Example 2-1 IOS Sample Output from the show ip mroute Command
Router# show ip mroute
IP Multicast Routing Table
Flags: D - Dense, S - Sparse, B - Bidir Group, s - SSM Group, C - Connected, L - Local, P - Pruned, R - RP-bit set, F - Register flag,
T - SPT-bit set, J - Join SPT, M - MSDP created entry,
X - Proxy Join Timer Running, A - Candidate for MSDP Advertisement, U - URD, I - Received Source Specific Host Report, Z - Multicast Tunnel, Y - Joined MDT-data group, y - Sending to MDT-data group
Timers: Uptime/Expires
Interface state: Interface, Next-Hop, State/Mode
MDTs are created through IP routing protocols, such as PIM, as well as on-demand via sourced multicast traffic flows. When a router discovers a new multicast source, it creates state within its multicast forwarding table (in other words, mroute) and either builds or joins an MDT for the associated multicast group.

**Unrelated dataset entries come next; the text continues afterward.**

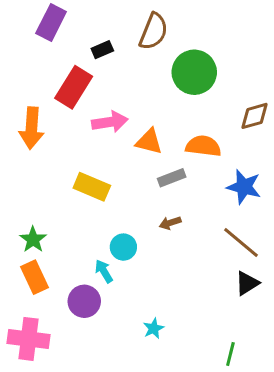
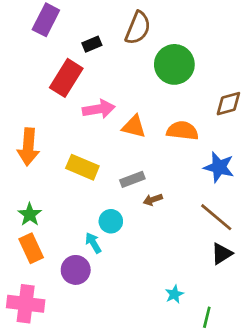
orange arrow: (32, 128) -> (28, 147), moved
gray rectangle: (172, 178) -> (132, 179), moved
cyan star: (154, 328) -> (174, 294), moved

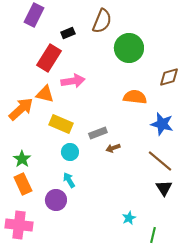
orange triangle: (134, 127) -> (45, 94), moved
orange arrow: (28, 147) -> (21, 109), turned -136
cyan circle: (111, 221) -> (70, 152), moved
black triangle: (222, 254) -> (164, 188), turned -30

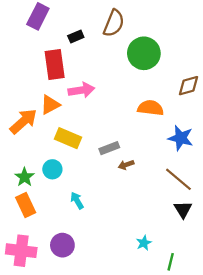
red rectangle: (49, 58) -> (55, 64), turned -40
orange triangle: (45, 94) -> (50, 105), turned -42
cyan circle: (70, 152) -> (52, 169), moved
purple circle: (56, 200) -> (62, 245), moved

Depending upon the multicast routing protocol deployed, state creation may require that the first data plane packet of each multicast traffic flow be punted to the IOS process-level for multicast control plane processing. Once the mroute forwarding entry is created, any subsequent packets within the flow will be CEF (fast path) switched through the router as opposed to slow path processed.
Hence, multicast-based attacks may attempt to exploit this behavior using many different IP sources and multicast groups to purposefully cause each attack packet to punt to the process- level control plane. Excessive multicast state creation processing may adversely affect router resources, triggering a DoS condition. Such attacks not only require multicast to be enabled on the router or network, but also require valid receivers in order to build the required MDT. Without these, any multicast traffic received may be silently discarded at the input router interface. For more multicast information, refer to the Cisco IOS Software IP Multicast Groups home page at ftp://ftpeng.cisco.com/ipmulticast/html/ipmulticast.html.